Australia’s ‘encryption’ law could erode consumer trust in tech: Amazon

Retail leviathan calls for significant changes to law

Credit: Supplied

Online retail and cloud computing giant Amazon has warned MPs that Australia’s so-called ‘encryption’ law could erode consumer trust in technology.

The claim by the US company is contained in a submission to an inquiry of the Parliamentary Joint Committee on Intelligence and Security (PJCIS). The PJCIS is examining the Telecommunications and Other Legislation Amendment (Assistance and Access) Act 2018, which was passed on the last parliamentary sitting day of 2018.

The legislation, which received bipartisan support, is intended to open new avenues for law enforcement agencies to compel online service providers and telcos to cooperate with investigations.

A significant component of the legislation is that the government, subject to consultation and certain safeguards, can issue a notice forcing a company covered by the law to create a new capability to support law enforcement or national security operations.

The legislation prohibits such notices from being used to direct the creation of a “systemic vulnerability” or “systemic weakness”. The ‘TOLA Act’ defines a systemic vulnerability as one that “affects a whole class of technology, but does not include a vulnerability that is selectively introduced to one or more target technologies that are connected with a particular person”. (“For this purpose, it is immaterial whether the person can be identified,” the legislation adds.) Systemic weakness has a similar description in the act.

That definition (and prior to it being inserted into the bill before parliament passed it, the lack of any definition of the terms) has been a source of controversy, with the tech sector calling for it to be changed in order to make it clearer.

Before the legislation was passed, the Department of Home Affairs indicated that it did not believe, for example, that the creation of a custom firmware for the iPhone to facilitate access to information on a device would constitute a systemic weakness.

“Custom firmware built to address one notice or request is not a systemic weakness unless it is deployed to users other than the targeted user,” the department said last year. “So long as the capability is held in reserve it does not jeopardise the security of other users and is not a systemic weakness.”

However, many, Apple likely included, would consider such firmware as a systemic weakness.

“Deliberately creating for one party a means of access to otherwise secure data will create weaknesses and vulnerabilities that, regardless of any good intentions, creates the opportunity for other actors – including malicious ones - to access that same data,” Amazon argued in its submission to the current inquiry.

“Simply stated, if anyone creates a vulnerability in a technology that allows access to otherwise secure data then that vulnerability is capable of being exploited by another party with the knowledge and means to do so.”

The current legislation bans a notice that has the effect of “requesting or requiring a designated communications provider to implement or build a systemic weakness, or a systemic vulnerability, into a form of electronic protection”.

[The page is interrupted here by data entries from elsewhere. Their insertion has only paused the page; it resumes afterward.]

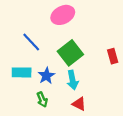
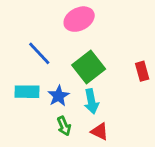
green arrow: (42, 100) -> (64, 126), moved

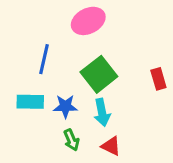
blue line: (39, 53) -> (44, 59), turned 56
blue star: (59, 96) -> (65, 106), turned 30

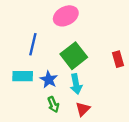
blue star: (65, 106) -> (49, 80), turned 30
red triangle: (111, 146) -> (83, 109), turned 49

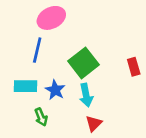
pink ellipse: (66, 16) -> (51, 18), moved
green arrow: (53, 105) -> (41, 117), moved

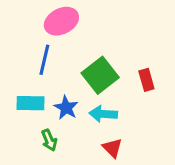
red rectangle: (134, 67) -> (146, 80), moved
cyan arrow: (86, 95) -> (103, 114), turned 105
red triangle: (94, 123) -> (112, 148), turned -30

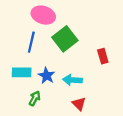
pink ellipse: (61, 21) -> (43, 15), turned 45
green square: (100, 75) -> (65, 39), moved
green arrow: (49, 140) -> (35, 98), turned -128

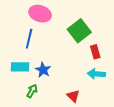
green square: (65, 39) -> (79, 31), moved
cyan arrow: (72, 80) -> (96, 74), moved

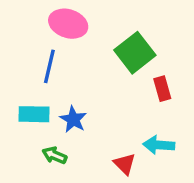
cyan arrow: (96, 74) -> (159, 145), moved
green arrow: (32, 91) -> (54, 155), turned -96

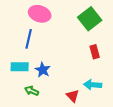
green square: (135, 53) -> (90, 19), moved

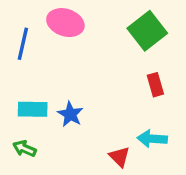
blue line: (29, 39) -> (23, 44), moved
green arrow: (32, 91) -> (24, 149), moved

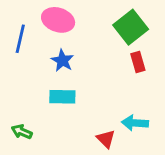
red rectangle: (155, 85) -> (138, 62), moved
cyan rectangle: (33, 109) -> (62, 97), moved
blue star: (70, 114) -> (62, 61), moved

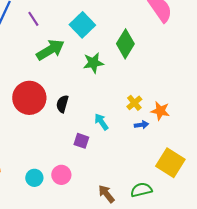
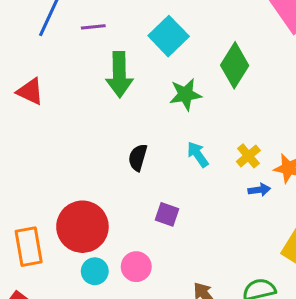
purple line: (33, 19) -> (93, 27), turned -63
green arrow: (50, 50) -> (119, 74), turned 120
red circle: (29, 98) -> (82, 227), moved
cyan arrow: (101, 122) -> (198, 154), moved

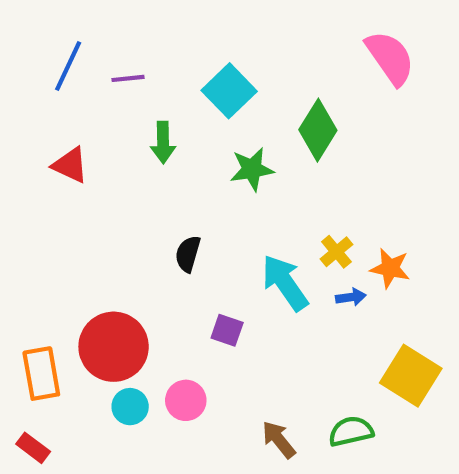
green arrow: (119, 74) -> (163, 142), size x0.7
red triangle: (30, 91) -> (70, 165), moved
cyan arrow: (198, 154) -> (285, 283), moved, size x1.6

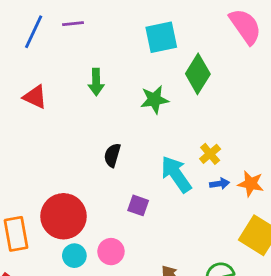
purple line: (128, 78) -> (73, 24), moved
cyan square: (229, 91) -> (161, 37), moved, turned 32
orange star: (390, 268) -> (251, 184), moved

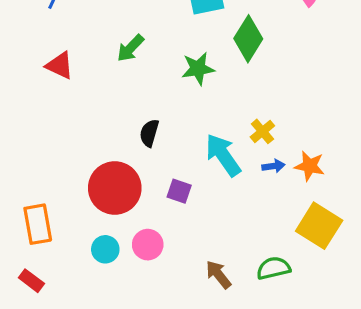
green arrow: (96, 82) -> (130, 48), turned 45
red circle: (63, 216) -> (115, 188), moved

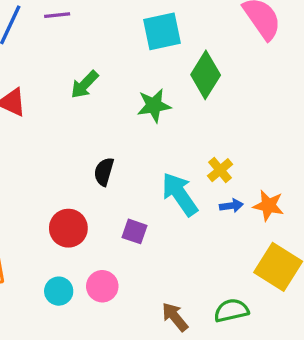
red circle: (115, 188) -> (68, 228), size x0.7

However, Amazon argues that a “technology provider can be required to install or maintain any software or equipment, or to implement or build systemic weaknesses or vulnerabilities into any other component of a network, system, product or service”.

The company also said it was concerned that there was no judicial authorisation before notices are issued under the act.

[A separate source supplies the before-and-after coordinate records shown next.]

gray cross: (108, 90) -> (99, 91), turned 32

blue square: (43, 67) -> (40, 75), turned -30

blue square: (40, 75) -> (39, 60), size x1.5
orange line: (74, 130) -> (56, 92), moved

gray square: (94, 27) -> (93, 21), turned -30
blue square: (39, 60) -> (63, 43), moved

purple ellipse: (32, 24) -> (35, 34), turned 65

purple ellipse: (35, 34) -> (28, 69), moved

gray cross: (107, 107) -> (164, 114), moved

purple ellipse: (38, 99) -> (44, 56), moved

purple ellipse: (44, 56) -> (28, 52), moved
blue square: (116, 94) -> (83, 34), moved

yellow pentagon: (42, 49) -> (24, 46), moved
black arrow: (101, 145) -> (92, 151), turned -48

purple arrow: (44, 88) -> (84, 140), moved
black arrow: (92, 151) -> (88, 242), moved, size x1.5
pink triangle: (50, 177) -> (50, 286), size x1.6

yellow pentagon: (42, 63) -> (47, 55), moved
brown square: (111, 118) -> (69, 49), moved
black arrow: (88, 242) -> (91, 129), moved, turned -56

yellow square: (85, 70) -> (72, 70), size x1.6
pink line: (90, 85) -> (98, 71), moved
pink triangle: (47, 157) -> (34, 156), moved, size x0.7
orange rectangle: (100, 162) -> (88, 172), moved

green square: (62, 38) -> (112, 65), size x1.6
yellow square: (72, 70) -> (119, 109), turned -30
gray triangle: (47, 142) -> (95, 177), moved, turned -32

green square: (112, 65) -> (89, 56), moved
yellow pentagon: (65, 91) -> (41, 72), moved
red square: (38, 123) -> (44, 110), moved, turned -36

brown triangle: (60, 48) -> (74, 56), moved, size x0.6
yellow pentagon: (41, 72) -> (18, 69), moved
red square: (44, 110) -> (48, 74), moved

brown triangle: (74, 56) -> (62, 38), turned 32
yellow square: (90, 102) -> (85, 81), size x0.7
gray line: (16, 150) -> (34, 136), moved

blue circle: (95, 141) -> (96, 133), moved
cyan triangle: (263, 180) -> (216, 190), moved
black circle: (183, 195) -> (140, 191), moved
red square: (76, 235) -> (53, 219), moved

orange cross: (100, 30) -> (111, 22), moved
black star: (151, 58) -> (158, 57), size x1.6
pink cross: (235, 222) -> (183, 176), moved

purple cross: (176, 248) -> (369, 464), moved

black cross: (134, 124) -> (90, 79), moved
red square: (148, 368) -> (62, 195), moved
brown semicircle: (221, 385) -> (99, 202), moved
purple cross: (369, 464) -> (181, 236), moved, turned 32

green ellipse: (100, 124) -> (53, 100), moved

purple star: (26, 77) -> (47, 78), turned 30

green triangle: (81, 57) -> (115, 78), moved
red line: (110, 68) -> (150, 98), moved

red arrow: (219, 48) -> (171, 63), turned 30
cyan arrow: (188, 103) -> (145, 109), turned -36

“These Notices can be issued based on facts or criteria that may not be made known to the recipient of the Notice,” Amazon said. “The validity of a Notice is dependent upon the issuer’s interpretation of the law, their analysis of the facts, and their weighting of the various factors to which the Act requires them to give consideration.”

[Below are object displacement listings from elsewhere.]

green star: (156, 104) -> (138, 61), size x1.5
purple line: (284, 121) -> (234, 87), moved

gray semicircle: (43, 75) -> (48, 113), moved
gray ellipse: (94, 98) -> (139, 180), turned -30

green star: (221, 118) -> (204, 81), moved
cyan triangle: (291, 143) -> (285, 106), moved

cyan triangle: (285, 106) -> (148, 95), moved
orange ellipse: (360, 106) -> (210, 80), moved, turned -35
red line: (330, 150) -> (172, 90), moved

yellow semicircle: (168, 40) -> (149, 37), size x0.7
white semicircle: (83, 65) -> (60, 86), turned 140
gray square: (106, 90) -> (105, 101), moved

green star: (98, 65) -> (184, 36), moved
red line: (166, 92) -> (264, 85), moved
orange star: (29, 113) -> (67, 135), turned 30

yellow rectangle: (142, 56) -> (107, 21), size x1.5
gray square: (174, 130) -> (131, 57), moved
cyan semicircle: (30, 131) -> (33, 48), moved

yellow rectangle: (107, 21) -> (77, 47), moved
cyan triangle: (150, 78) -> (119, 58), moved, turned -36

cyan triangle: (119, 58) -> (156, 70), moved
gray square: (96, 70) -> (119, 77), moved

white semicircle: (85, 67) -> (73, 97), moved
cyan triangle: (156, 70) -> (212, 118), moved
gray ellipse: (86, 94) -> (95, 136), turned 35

Another concern is that the notices could require a company to “do acts in Australia” that violate the law in other countries it operates in.

A fourth area of concern is that although the legislation bans the use of its provisions from requiring telcos to abide by new data retention obligations, it could be read as leaving an opening for directions relating to data retention being issued to non-telco businesses.

Home Affairs recently acknowledged that the legislation had had a negative effect on the Australian tech sector, but it blamed the overseas perception of the legislation rather than its reality.